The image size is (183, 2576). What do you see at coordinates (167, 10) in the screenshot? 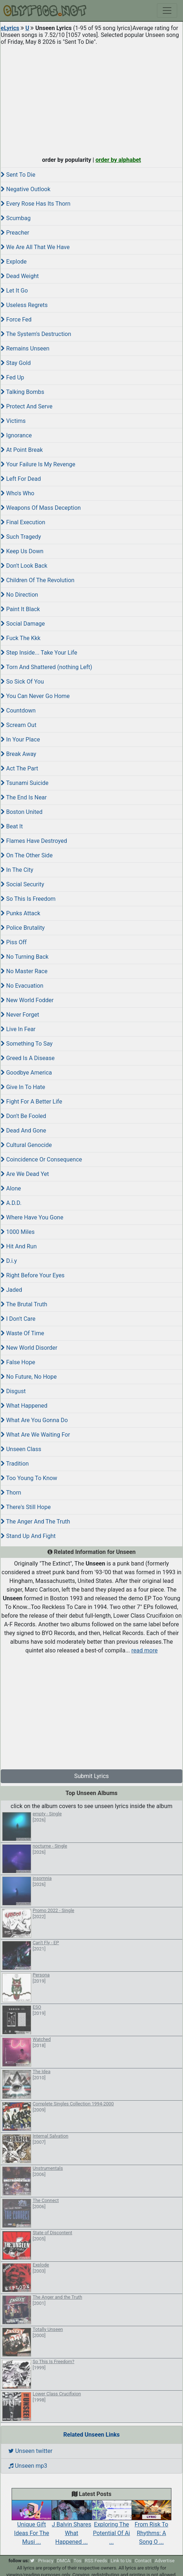
I see `[Toggle navigation]` at bounding box center [167, 10].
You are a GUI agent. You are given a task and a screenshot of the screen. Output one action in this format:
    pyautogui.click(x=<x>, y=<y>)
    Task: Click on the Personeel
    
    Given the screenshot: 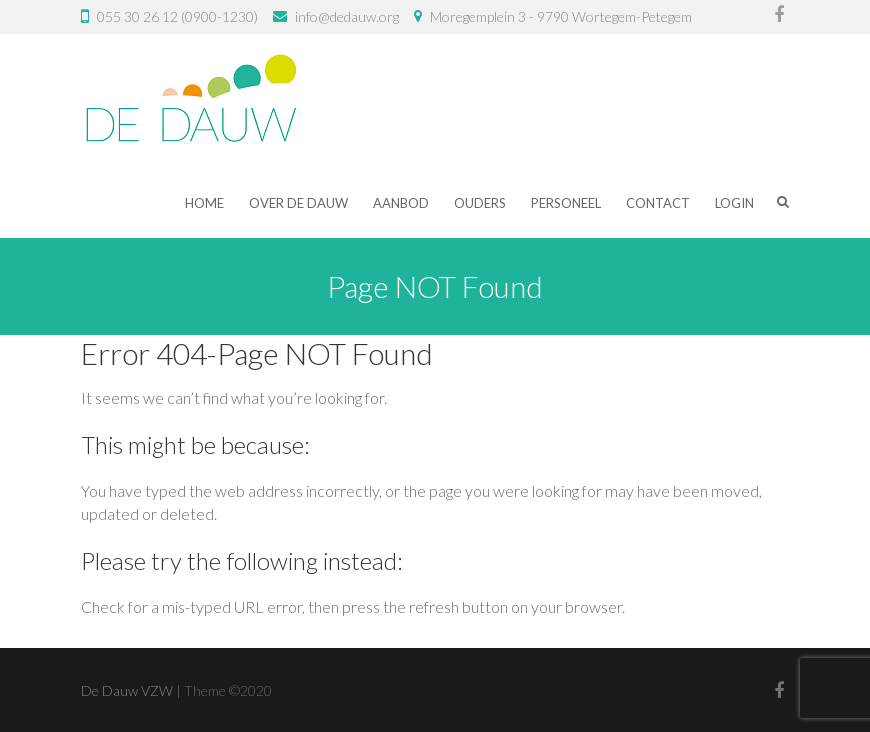 What is the action you would take?
    pyautogui.click(x=566, y=203)
    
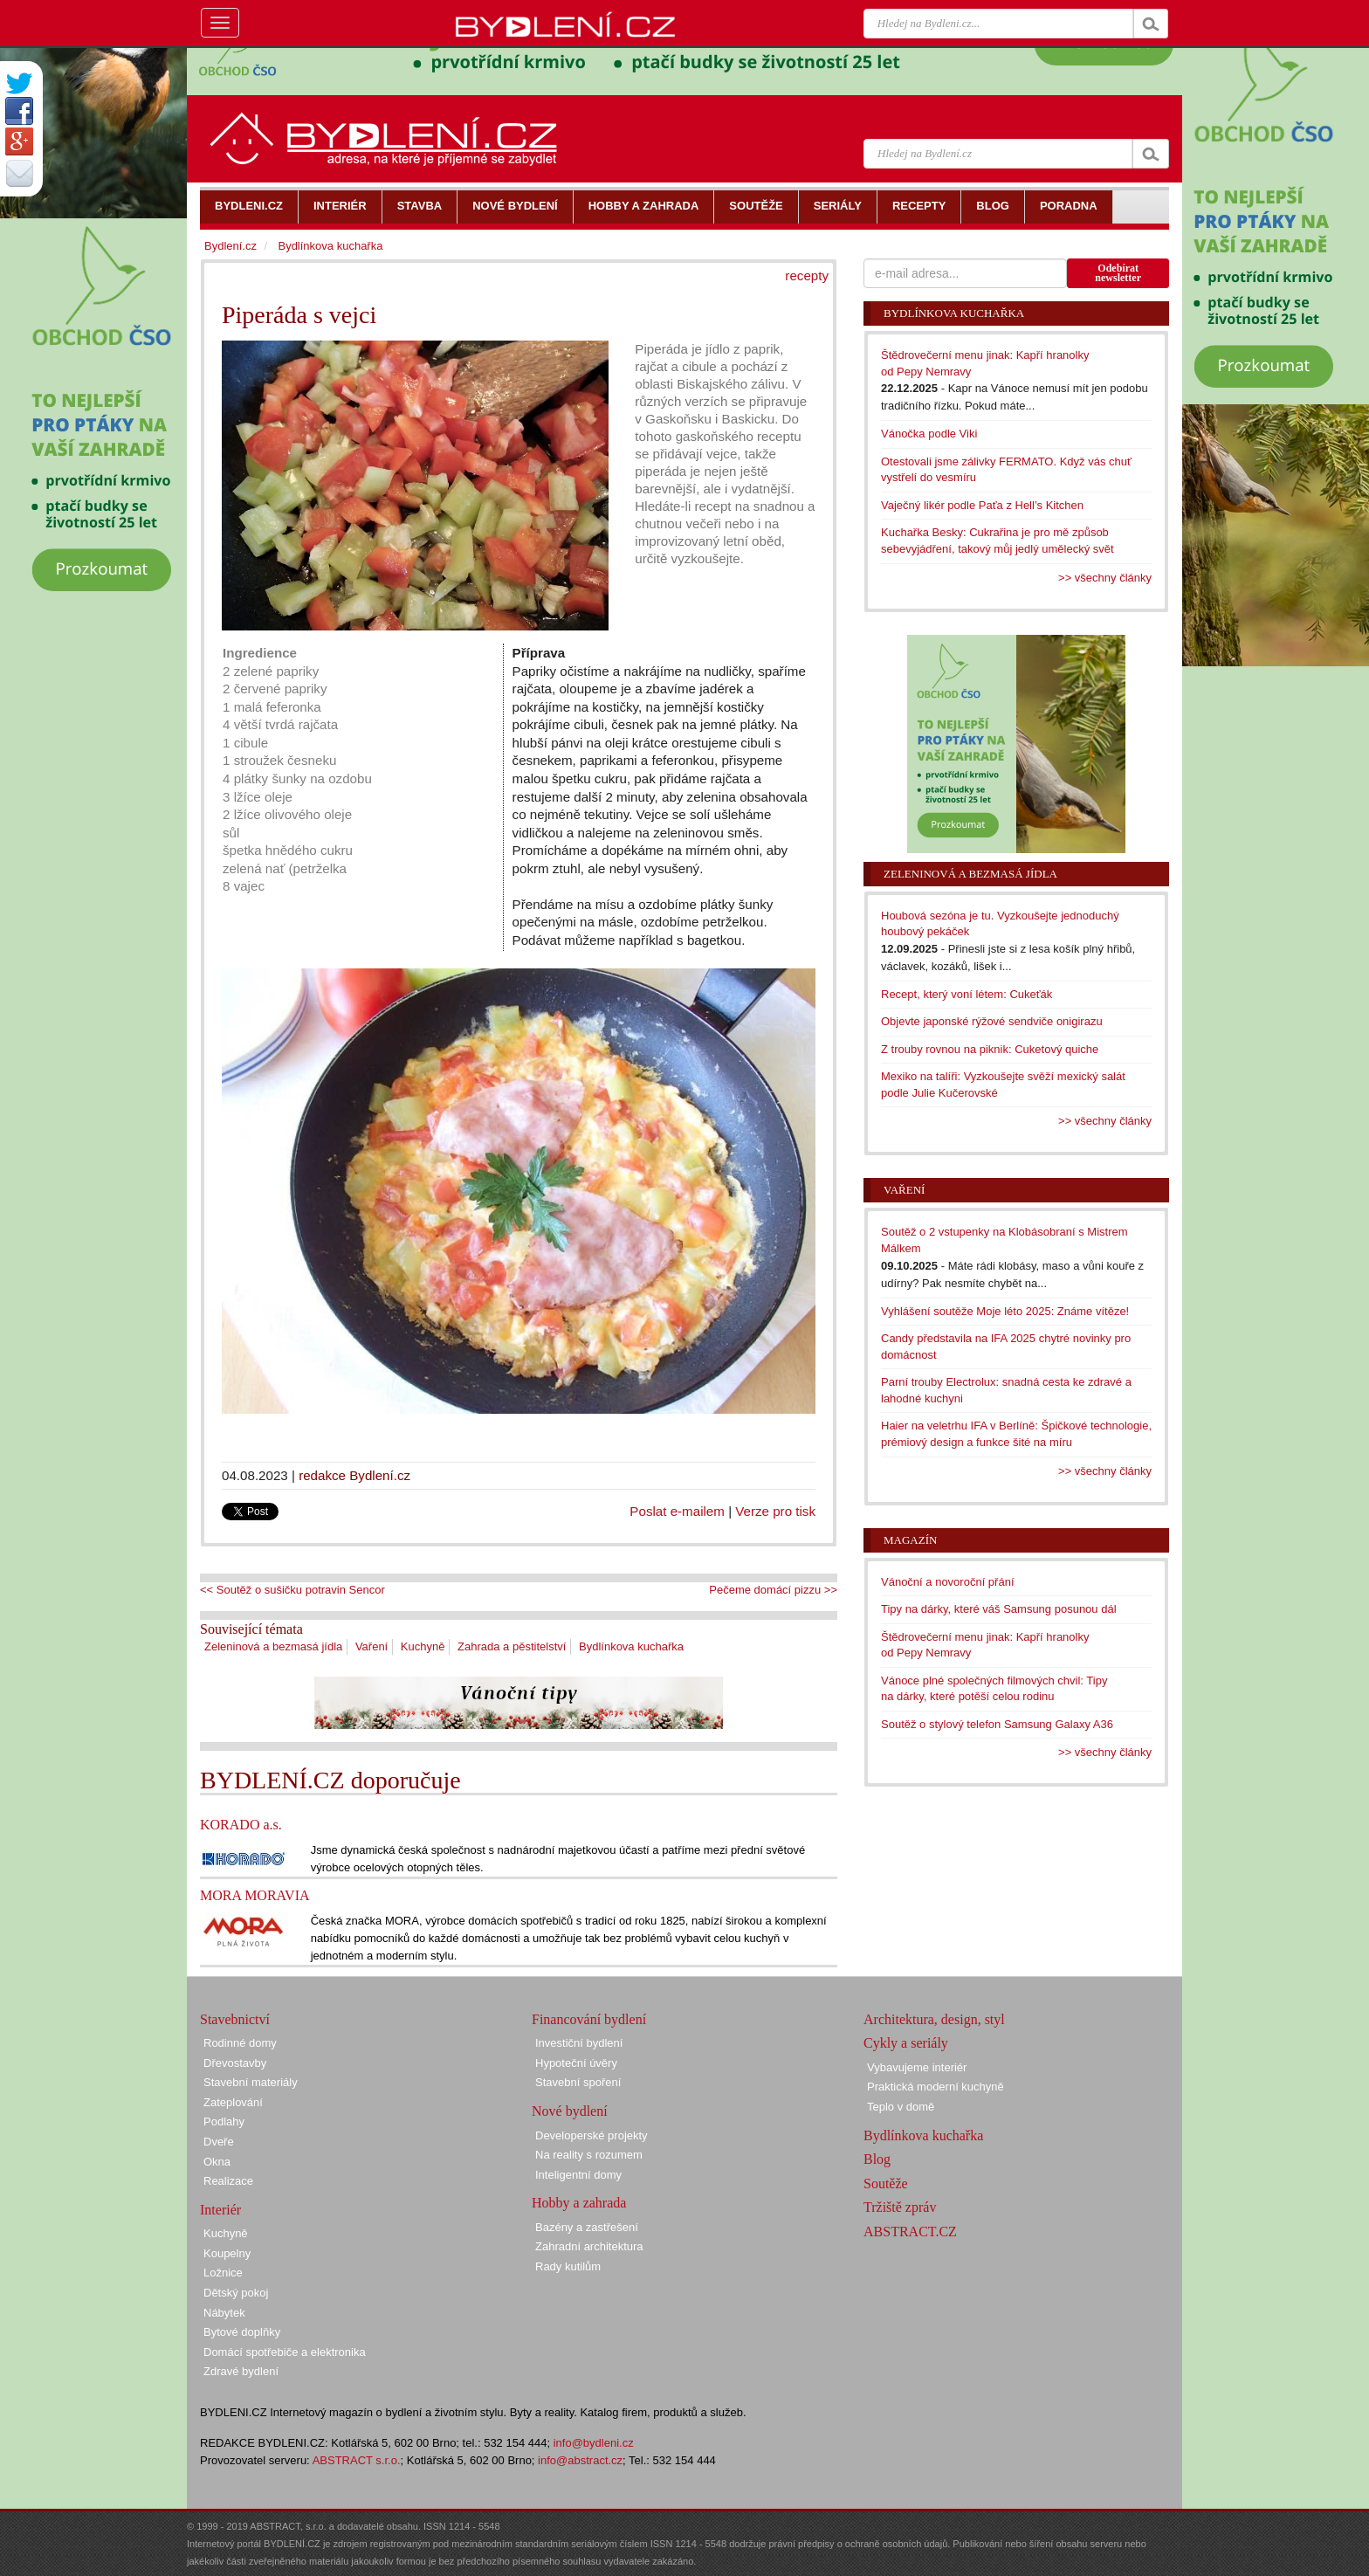 The width and height of the screenshot is (1369, 2576). What do you see at coordinates (234, 2063) in the screenshot?
I see `Dřevostavby` at bounding box center [234, 2063].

▬▬▬

* **Problem details**: Exactly as they appear, print the lines of the listing above from its first line through the line that contains "Task: Click on the Personeel", minus the pictures.

* **Exercise result**:
The image size is (183, 2576). What do you see at coordinates (167, 10) in the screenshot? 
I see `[Toggle navigation]` at bounding box center [167, 10].
You are a GUI agent. You are given a task and a screenshot of the screen. Output one action in this format:
    pyautogui.click(x=<x>, y=<y>)
    Task: Click on the Personeel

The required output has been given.